Where Transitivity Fails
Suppose Aki, Brigid, and Caliana are playing tennis. Their Foot Movement, Hand Dexterity, and Stamina are each rated on a scale from 1 to 4. If the rating on two categories of player \(X\) exceed two categories of player \(Y,\) player \(X\) wins the match.
| Foot Movement | Hand Dexterity | Stamina | |
| Aki | 4 | 2 | 1 |
| Brigid | 2 | 1 | 4 |
| Caliana | 1 | 3 | 3 |
Notice that Aki beats Brigid (Movement, Dexterity), Brigid beats Caliana (Movement, Stamina), but Caliana beats Aki (Dexterity, Stamina). In symbols, \( A \preceq B ,\) \( B \preceq C ,\) but it is not the case that \( A \preceq C ;\) the reverse is true. Therefore this is a non-transitive relationship.
This can happen whenever the "ranking" of things is done in a way that can't be arranged on a single number line. This issue also comes up with voting:
Suppose three people rank the ice cream flavors C, S, and V (chocolate, strawberry, and vanilla) in the following way:
Chet: S > C > V
Omari: C > V > S
Taj: V > S > C
Only one flavor can be bought for a party, so they're going up for a series of runoff votes. That is, two of the flavors will be pitted against each other in a vote, and the winner will face the remaining flavor in a final vote.
For example, if C faces V in a vote, Chet and Omari prefer C to V so that C will win. Then C faces off against S in a vote; since Chet and Taj prefer S to C, S wins the final vote.
If the runoffs can happen in any order, is there a way for chocolate (C) to win the final vote?
Formal Transitivity
Justifying the transitivity property formally is a matter of showing given a relation \( \preceq ,\) \(a \preceq b\) and \(b \preceq c\) implies that \(a \preceq c.\) This needs to be shown true for any choice of \( a,\) \(b,\) and \(c\) in the given set.
Suppose we have a set \( Z = \{1, 2, 3, 4\} \) with a relation defined by the input-output pairs \( \{(1, 3), (1, 2), (3, 2), (2, 4), (4, 1)\} .\) Is this relationship transitive?

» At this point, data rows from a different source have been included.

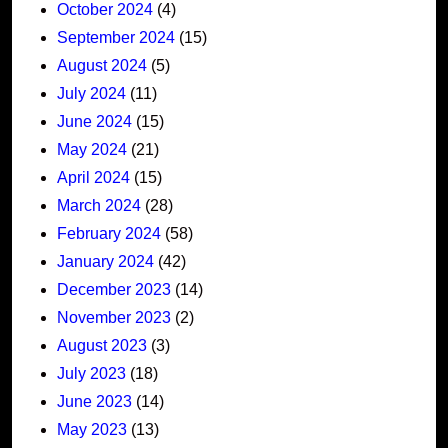
October 2024
(4)
September 2024
(15)
August 2024
(5)
July 2024
(11)
June 2024
(15)
May 2024
(21)
April 2024
(15)
March 2024
(28)
February 2024
(58)
January 2024
(42)
December 2023
(14)
November 2023
(2)
August 2023
(3)
July 2023
(18)
June 2023
(14)
May 2023
(13)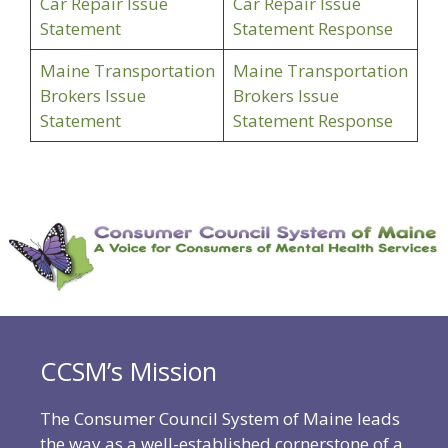
Car Repair Issue
Car Repair Issue
Statement
Statement Response
Maine Transportation
Maine Transportation
Brokers Issue
Brokers Issue
Statement
Statement Response
CCSM’s Mission
The Consumer Council System of Maine leads
the way as a well-established cornerstone of a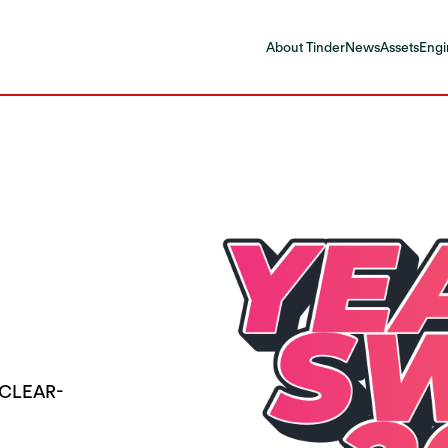
About Tinder
News
Assets
Engi
 CLEAR-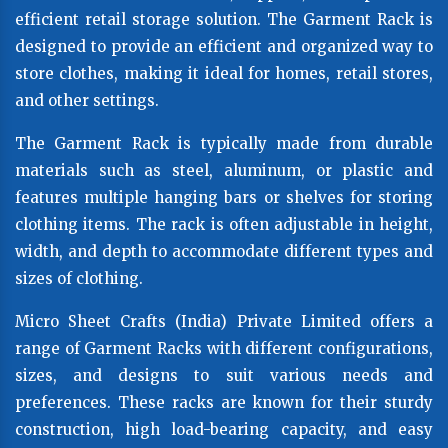
efficient retail storage solution. The Garment Rack is
designed to provide an efficient and organized way to
store clothes, making it ideal for homes, retail stores,
and other settings.
The Garment Rack is typically made from durable
materials such as steel, aluminum, or plastic and
features multiple hanging bars or shelves for storing
clothing items. The rack is often adjustable in height,
width, and depth to accommodate different types and
sizes of clothing.
Micro Sheet Crafts (India) Private Limited offers a
range of Garment Racks with different configurations,
sizes, and designs to suit various needs and
preferences. These racks are known for their sturdy
construction, high load-bearing capacity, and easy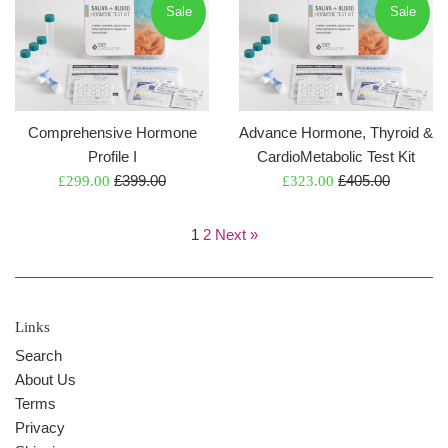
Sale
Sale
Comprehensive Hormone
Advance Hormone, Thyroid &
Profile I
CardioMetabolic Test Kit
Regular
Regular
Sale
£399.00
Sale
£405.00
£299.00
£323.00
price
price
price
price
1
2
Next »
Links
Search
About Us
Terms
Privacy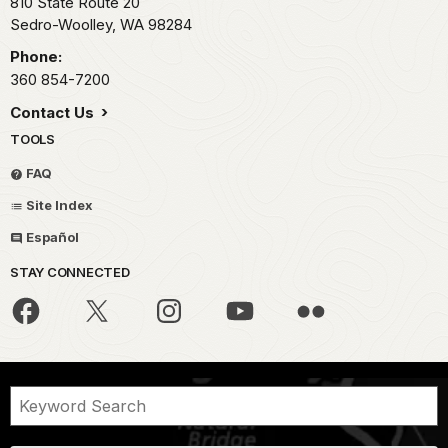
810 State Route 20
Sedro-Woolley,
WA
98284
Phone:
360 854-7200
Contact Us
TOOLS
FAQ
Site Index
Español
STAY CONNECTED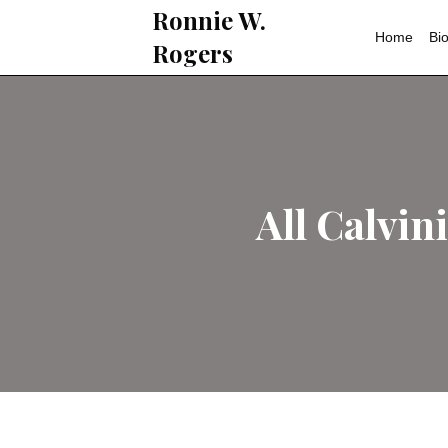
Ronnie W.
Rogers
All C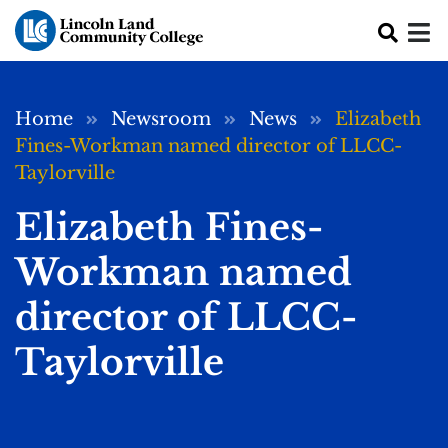
Skip to main content
Breadcrumb
Home
Newsroom
News
Elizabeth
Fines-Workman named director of LLCC-
Taylorville
Elizabeth Fines-
Workman named
director of LLCC-
Taylorville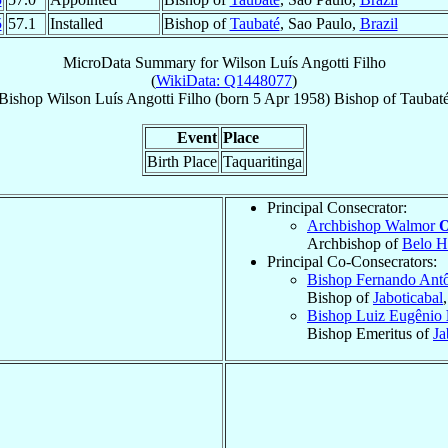
5
57.1
Installed
Bishop of
Taubaté
, Sao Paulo,
Brazil
MicroData Summary for
Wilson Luís Angotti Filho
(
WikiData: Q1448077
)
Bishop
Wilson Luís
Angotti Filho
(born
5 Apr 1958
)
Bishop
of
Taubat
Event
Place
Birth Place
Taquaritinga
Principal Consecrator:
Archbishop Walmor
O
Archbishop of
Belo H
Principal Co-Consecrators:
Bishop Fernando Ant
Bishop of
Jaboticabal
Bishop Luiz Eugênio
Bishop Emeritus of
Ja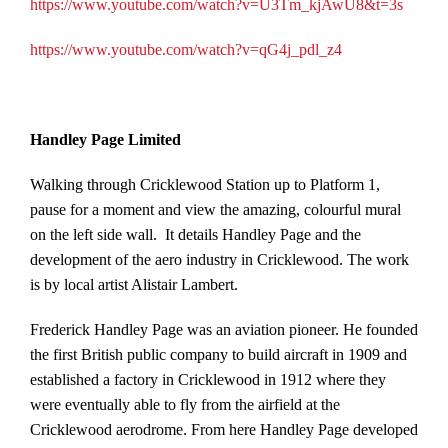
https://www.youtube.com/watch?v=U3Tm_kjAwU8&t=3s
https://www.youtube.com/watch?v=qG4j_pdl_z4
Handley Page Limited
Walking through Cricklewood Station up to Platform 1,
pause for a moment and view the amazing, colourful mural
on the left side wall. It details Handley Page and the
development of the aero industry in Cricklewood. The work
is by local artist Alistair Lambert.
Frederick Handley Page was an aviation pioneer. He founded
the first British public company to build aircraft in 1909 and
established a factory in Cricklewood in 1912 where they
were eventually able to fly from the airfield at the
Cricklewood aerodrome. From here Handley Page developed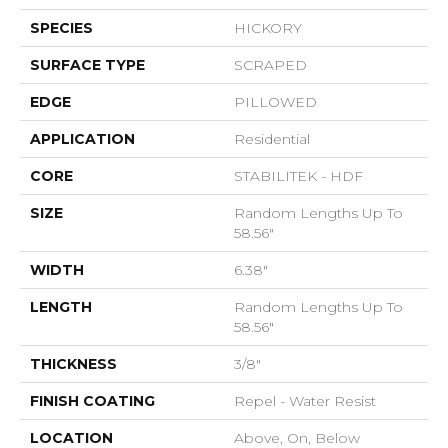
SPECIES
HICKORY
SURFACE TYPE
SCRAPED
EDGE
PILLOWED
APPLICATION
Residential
CORE
STABILITEK - HDF
SIZE
Random Lengths Up To
58.56"
WIDTH
6.38"
LENGTH
Random Lengths Up To
58.56"
THICKNESS
3/8"
FINISH COATING
Repel - Water Resist
LOCATION
Above, On, Below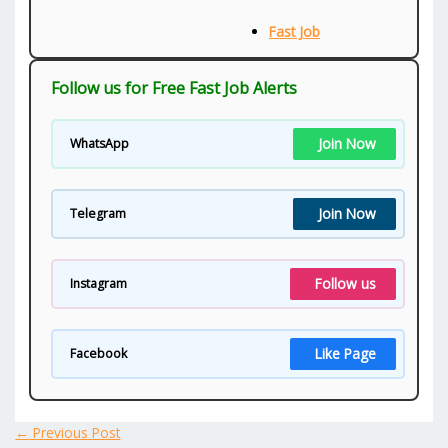
Fast Job
Follow us for Free Fast Job Alerts
Join Now
WhatsApp
Join Now
Telegram
Follow us
Instagram
Like Page
Facebook
←
Previous Post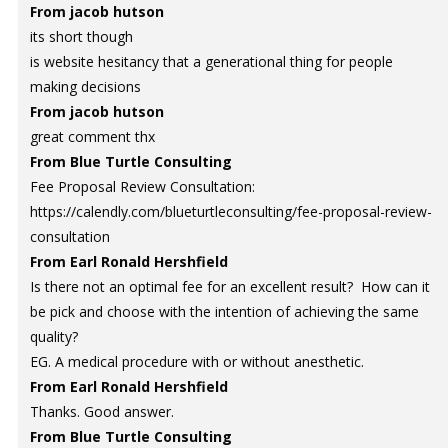
From jacob hutson
its short though
is website hesitancy that a generational thing for people
making decisions
From jacob hutson
great comment thx
From Blue Turtle Consulting
Fee Proposal Review Consultation:
https://calendly.com/blueturtleconsulting/fee-proposal-review-
consultation
From Earl Ronald Hershfield
Is there not an optimal fee for an excellent result? How can it
be pick and choose with the intention of achieving the same
quality?
EG. A medical procedure with or without anesthetic.
From Earl Ronald Hershfield
Thanks. Good answer.
From Blue Turtle Consulting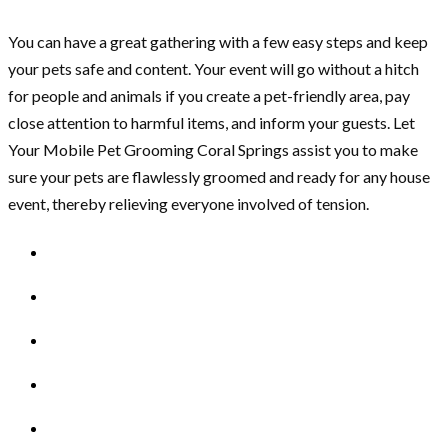
You can have a great gathering with a few easy steps and keep
your pets safe and content. Your event will go without a hitch
for people and animals if you create a pet-friendly area, pay
close attention to harmful items, and inform your guests. Let
Your Mobile Pet Grooming Coral Springs assist you to make
sure your pets are flawlessly groomed and ready for any house
event, thereby relieving everyone involved of tension.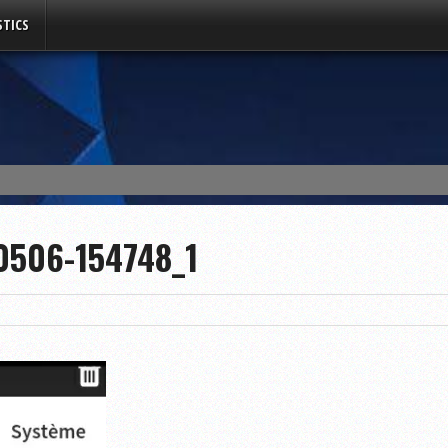
TICS
0506-154748_1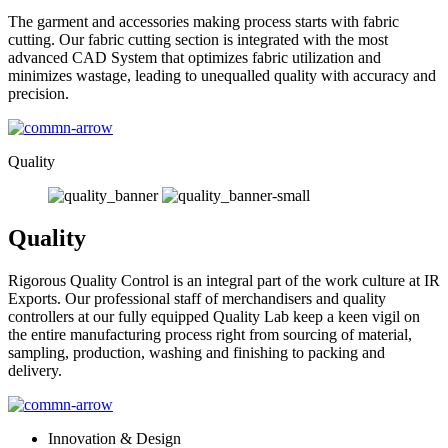
The garment and accessories making process starts with fabric
cutting. Our fabric cutting section is integrated with the most
advanced CAD System that optimizes fabric utilization and
minimizes wastage, leading to unequalled quality with accuracy and
precision.
Quality
Quality
Rigorous Quality Control is an integral part of the work culture at IR
Exports. Our professional staff of merchandisers and quality
controllers at our fully equipped Quality Lab keep a keen vigil on
the entire manufacturing process right from sourcing of material,
sampling, production, washing and finishing to packing and
delivery.
Innovation & Design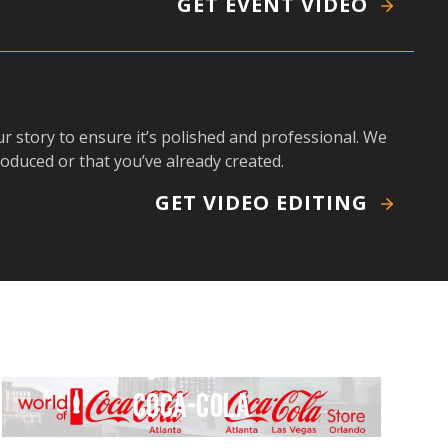
GET EVENT VIDEO
r story to ensure it’s polished and professional. We
roduced or that you’ve already created.
GET VIDEO EDITING
Coca-Cola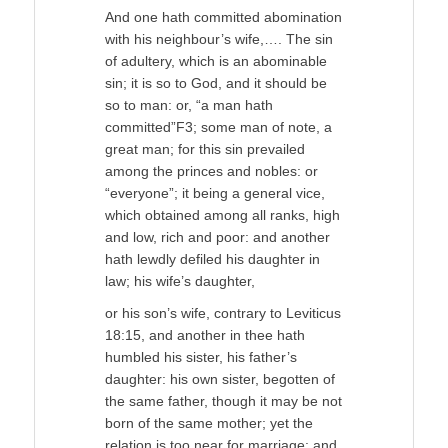
And one hath committed abomination
with his neighbour’s wife,…. The sin
of adultery, which is an abominable
sin; it is so to God, and it should be
so to man: or, “a man hath
committed”F3; some man of note, a
great man; for this sin prevailed
among the princes and nobles: or
“everyone”; it being a general vice,
which obtained among all ranks, high
and low, rich and poor: and another
hath lewdly defiled his daughter in
law; his wife’s daughter,
or his son’s wife, contrary to Leviticus
18:15, and another in thee hath
humbled his sister, his father’s
daughter: his own sister, begotten of
the same father, though it may be not
born of the same mother; yet the
relation is too near for marriage; and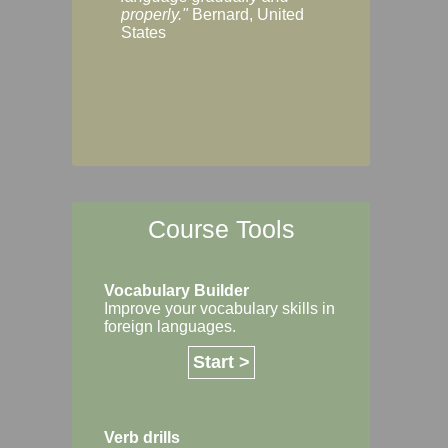
Margaret, Australi
properly."
Bernard, United
States
Course Tools
Vocabulary Builder
Improve your vocabulary skills in
foreign languages.
Start >
Verb drills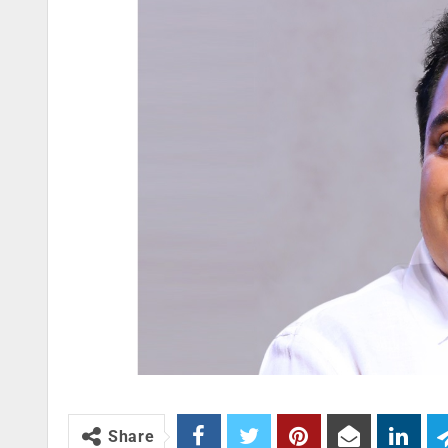
Share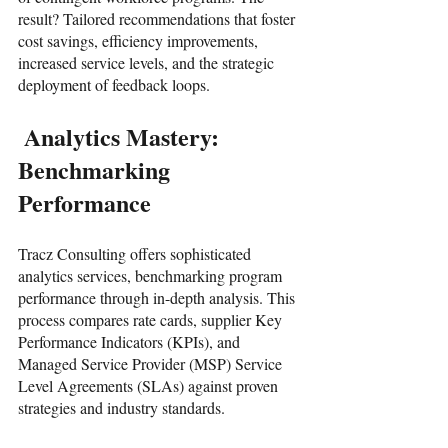
result? Tailored recommendations that foster 
cost savings, efficiency improvements, 
increased service levels, and the strategic 
deployment of feedback loops.
 Analytics Mastery: 
Benchmarking 
Performance
Tracz Consulting offers sophisticated 
analytics services, benchmarking program 
performance through in-depth analysis. This 
process compares rate cards, supplier Key 
Performance Indicators (KPIs), and 
Managed Service Provider (MSP) Service 
Level Agreements (SLAs) against proven 
strategies and industry standards.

While we have a transitivity relationship with \(1 \preceq 3,\) \(3 \preceq 2,\) and \(1 \preceq 2\) all being true, it doesn't hold for every possible trio of \(a,\) \(b,\) and \(c.\) For example, \( 1 \preceq 2 \) and \( 2 \preceq 4 \) but it is not the case that \( 1 \preceq 4 .\) Therefore the relation is not transitive.